STUDY MATERIAL:
========================
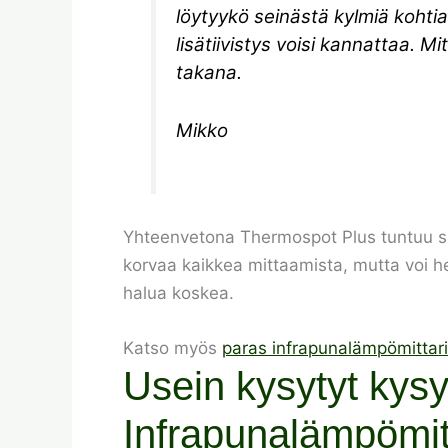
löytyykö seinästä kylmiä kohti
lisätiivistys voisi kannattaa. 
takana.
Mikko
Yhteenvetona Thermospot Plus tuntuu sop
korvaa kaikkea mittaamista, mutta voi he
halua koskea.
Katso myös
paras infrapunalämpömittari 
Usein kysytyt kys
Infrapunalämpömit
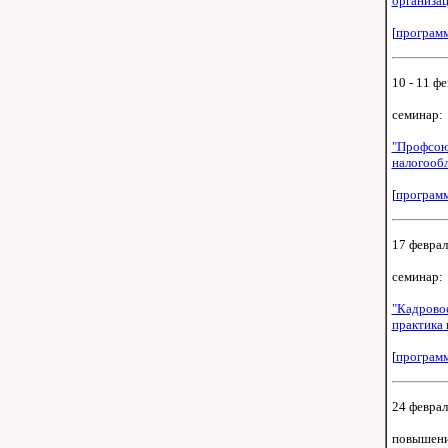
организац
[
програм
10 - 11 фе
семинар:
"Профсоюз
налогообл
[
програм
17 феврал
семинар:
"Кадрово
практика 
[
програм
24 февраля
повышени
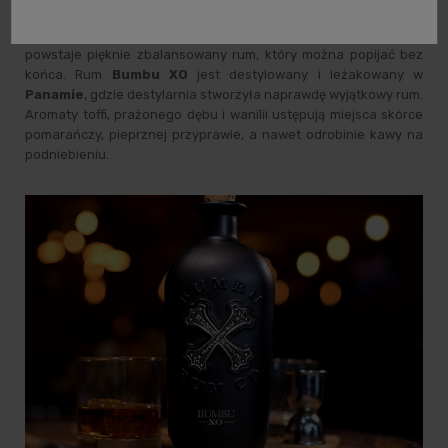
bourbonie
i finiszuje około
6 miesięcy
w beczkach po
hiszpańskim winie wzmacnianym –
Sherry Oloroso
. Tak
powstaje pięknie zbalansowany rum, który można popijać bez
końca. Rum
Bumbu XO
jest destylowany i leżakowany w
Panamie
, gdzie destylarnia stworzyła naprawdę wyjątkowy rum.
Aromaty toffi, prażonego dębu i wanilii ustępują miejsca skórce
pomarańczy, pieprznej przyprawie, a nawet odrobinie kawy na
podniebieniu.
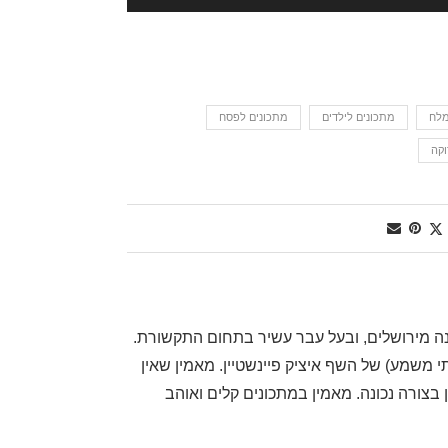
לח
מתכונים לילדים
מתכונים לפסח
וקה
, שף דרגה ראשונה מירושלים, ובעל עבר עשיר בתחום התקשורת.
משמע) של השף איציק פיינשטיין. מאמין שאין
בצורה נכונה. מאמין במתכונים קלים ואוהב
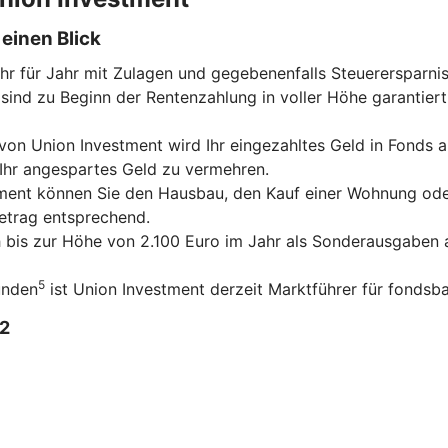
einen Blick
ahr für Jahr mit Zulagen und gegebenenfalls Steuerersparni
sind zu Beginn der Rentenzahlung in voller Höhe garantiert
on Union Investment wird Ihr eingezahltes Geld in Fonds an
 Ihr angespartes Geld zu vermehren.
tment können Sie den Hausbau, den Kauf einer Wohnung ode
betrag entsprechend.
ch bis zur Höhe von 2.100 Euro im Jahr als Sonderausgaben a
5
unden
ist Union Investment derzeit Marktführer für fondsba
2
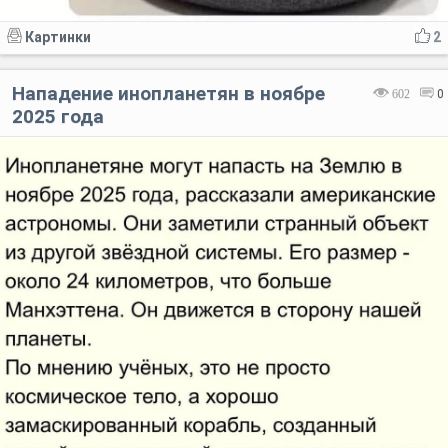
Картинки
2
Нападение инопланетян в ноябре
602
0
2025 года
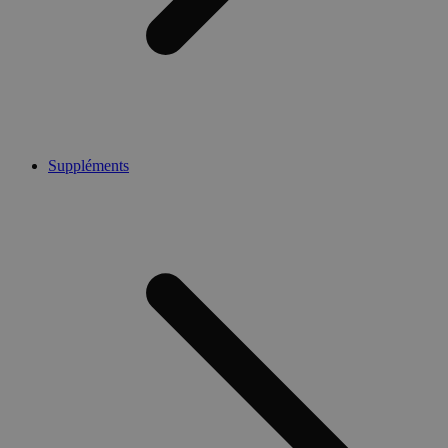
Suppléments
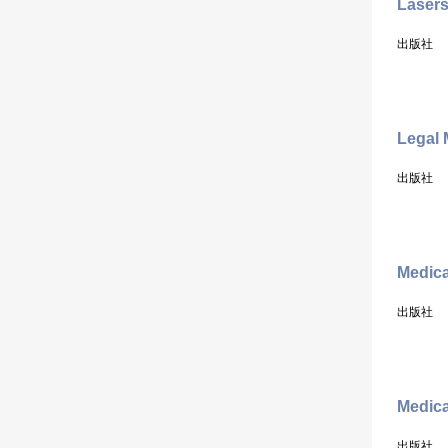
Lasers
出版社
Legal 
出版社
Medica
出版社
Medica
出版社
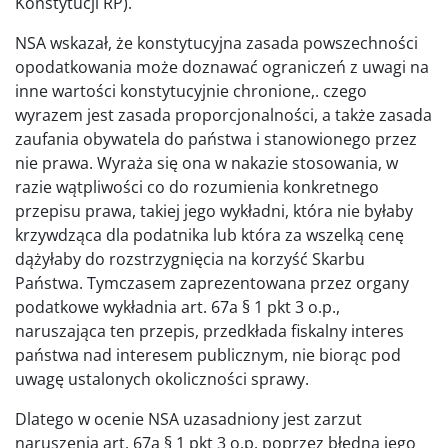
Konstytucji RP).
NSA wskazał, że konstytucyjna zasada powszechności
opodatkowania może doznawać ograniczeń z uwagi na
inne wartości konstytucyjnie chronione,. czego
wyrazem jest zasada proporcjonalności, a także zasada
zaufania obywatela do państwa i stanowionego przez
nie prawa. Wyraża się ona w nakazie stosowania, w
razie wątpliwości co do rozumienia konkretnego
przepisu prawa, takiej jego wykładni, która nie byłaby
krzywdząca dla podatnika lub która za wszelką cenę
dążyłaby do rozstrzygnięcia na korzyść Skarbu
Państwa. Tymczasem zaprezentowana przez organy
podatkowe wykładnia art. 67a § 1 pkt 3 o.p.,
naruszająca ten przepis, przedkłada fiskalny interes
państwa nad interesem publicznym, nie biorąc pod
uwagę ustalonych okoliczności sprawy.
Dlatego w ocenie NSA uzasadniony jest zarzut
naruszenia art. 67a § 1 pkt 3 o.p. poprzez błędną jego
========================
EXERCISE: Retype all the entries exactly; drop the pictures.

SOLUTION:
löytyykö seinästä kylmiä kohti
lisätiivistys voisi kannattaa. 
takana.
Mikko
Yhteenvetona Thermospot Plus tuntuu sop
korvaa kaikkea mittaamista, mutta voi he
halua koskea.
Katso myös
paras infrapunalämpömittari 
Usein kysytyt kys
Infrapunalämpömit
организац
[
програм
10 - 11 фе
семинар:
"Профсоюз
налогообл
[
програм
17 феврал
семинар:
"Кадрово
практика 
[
програм
24 февраля
повышени
bourbonie
i finiszuje około
6 miesięcy
w beczkach po
hiszpańskim winie wzmacnianym –
Sherry Oloroso
. Tak
powstaje pięknie zbalansowany rum, który można popijać bez
końca. Rum
Bumbu XO
jest destylowany i leżakowany w
Panamie
, gdzie destylarnia stworzyła naprawdę wyjątkowy rum.
Aromaty toffi, prażonego dębu i wanilii ustępują miejsca skórce
pomarańczy, pieprznej przyprawie, a nawet odrobinie kawy na
podniebieniu.
לח
מתכונים לילדים
מתכונים לפסח
וקה
, שף דרגה ראשונה מירושלים, ובעל עבר עשיר בתחום התקשורת.
משמע) של השף איציק פיינשטיין. מאמין שאין
בצורה נכונה. מאמין במתכונים קלים ואוהב
einen Blick
ahr für Jahr mit Zulagen und gegebenenfalls Steuerersparni
sind zu Beginn der Rentenzahlung in voller Höhe garantiert
on Union Investment wird Ihr eingezahltes Geld in Fonds an
 Ihr angespartes Geld zu vermehren.
tment können Sie den Hausbau, den Kauf einer Wohnung ode
betrag entsprechend.
ch bis zur Höhe von 2.100 Euro im Jahr als Sonderausgaben a
5
unden
ist Union Investment derzeit Marktführer für fondsba
2
Картинки
2
Нападение инопланетян в ноябре
602
0
2025 года
Suppléments
Lasers
出版社
Legal 
出版社
Medica
出版社
Medica
出版社
Konstytucji RP).
NSA wskazał, że konstytucyjna zasada powszechności
opodatkowania może doznawać ograniczeń z uwagi na
inne wartości konstytucyjnie chronione,. czego
wyrazem jest zasada proporcjonalności, a także zasada
zaufania obywatela do państwa i stanowionego przez
nie prawa. Wyraża się ona w nakazie stosowania, w
razie wątpliwości co do rozumienia konkretnego
przepisu prawa, takiej jego wykładni, która nie byłaby
krzywdząca dla podatnika lub która za wszelką cenę
dążyłaby do rozstrzygnięcia na korzyść Skarbu
Państwa. Tymczasem zaprezentowana przez organy
podatkowe wykładnia art. 67a § 1 pkt 3 o.p.,
naruszająca ten przepis, przedkłada fiskalny interes
państwa nad interesem publicznym, nie biorąc pod
uwagę ustalonych okoliczności sprawy.
Dlatego w ocenie NSA uzasadniony jest zarzut
naruszenia art. 67a § 1 pkt 3 o.p. poprzez błędną jego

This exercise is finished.